Stein Helge S, Gregoire John M
Joint Center for Artificial Photosynthesis , California Institute of Technology , Pasadena , CA 91125 , USA . Email:
Division of Engineering and Applied Science , California Institute of Technology , Pasadena , CA 91125 , USA.
Chem Sci. 2019 Sep 20;10(42):9640-9649. doi: 10.1039/c9sc03766g. eCollection 2019 Nov 14.
Accelerating materials research by integrating automation with artificial intelligence is increasingly recognized as a grand scientific challenge to discover and develop materials for emerging and future technologies.

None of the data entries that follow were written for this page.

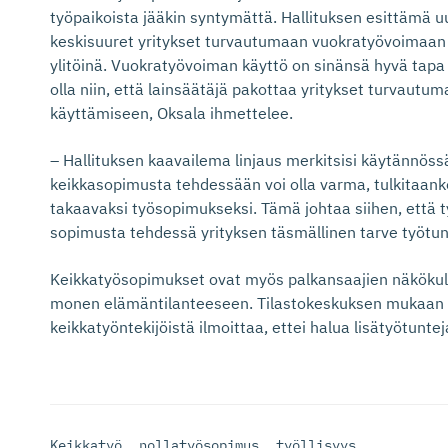
työpaikoista jääkin syntymättä. Hallituksen esittämä uud
keskisuuret yritykset turvautumaan vuokratyövoimaan
ylitöinä. Vuokratyövoiman käyttö on sinänsä hyvä tapa 
olla niin, että lainsäätäjä pakottaa yritykset turvaut
käyttämiseen, Oksala ihmettelee.
– Hallituksen kaavailema linjaus merkitsisi käytännössä
keikkasopimusta tehdessään voi olla varma, tulkitaank
takaavaksi työsopimukseksi. Tämä johtaa siihen, että t
sopimusta tehdessä yrityksen täsmällinen tarve työtu
Keikkatyösopimukset ovat myös palkansaajien näkökulm
monen elämäntilanteeseen. Tilastokeskuksen mukaan 
keikkatyöntekijöistä ilmoittaa, ettei halua lisä­työtun­tej
Keikkatyö
,
nollatyösopimus
,
työllisyys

While the solid state materials science community has demonstrated a broad range of high throughput methods and effectively leveraged computational techniques to accelerate individual research tasks, revolutionary acceleration of materials discovery has yet to be fully realized. This perspective review presents a framework and ontology to outline a materials experiment lifecycle and visualize materials discovery workflows, providing a context for mapping the realized levels of automation and the next generation of autonomous loops in terms of scientific and automation complexity. Expanding autonomous loops to encompass larger portions of complex workflows will require integration of a range of experimental techniques as well as automation of expert decisions, including subtle reasoning about data quality, responses to unexpected data, and model design. Recent demonstrations of workflows that integrate multiple techniques and include autonomous loops, combined with emerging advancements in artificial intelligence and high throughput experimentation, signal the imminence of a revolution in materials discovery.
通过将自动化与人工智能相结合来加速材料研究,日益被视为一项重大科学挑战,即发现和开发用于新兴及未来技术的材料。虽然固态材料科学界已经展示了广泛的高通量方法,并有效地利用计算技术来加速各项研究任务,但材料发现的革命性加速尚未完全实现。这篇观点综述提出了一个框架和本体,以勾勒材料实验生命周期并可视化材料发现工作流程,为根据科学和自动化复杂性来描绘已实现的自动化水平及下一代自主循环提供背景。将自主循环扩展到涵盖更大部分的复杂工作流程,需要整合一系列实验技术以及专家决策的自动化,包括对数据质量的精细推理、对意外数据的应对以及模型设计。最近展示的整合多种技术并包含自主循环的工作流程,再加上人工智能和高通量实验方面的新进展,预示着材料发现领域即将发生一场革命。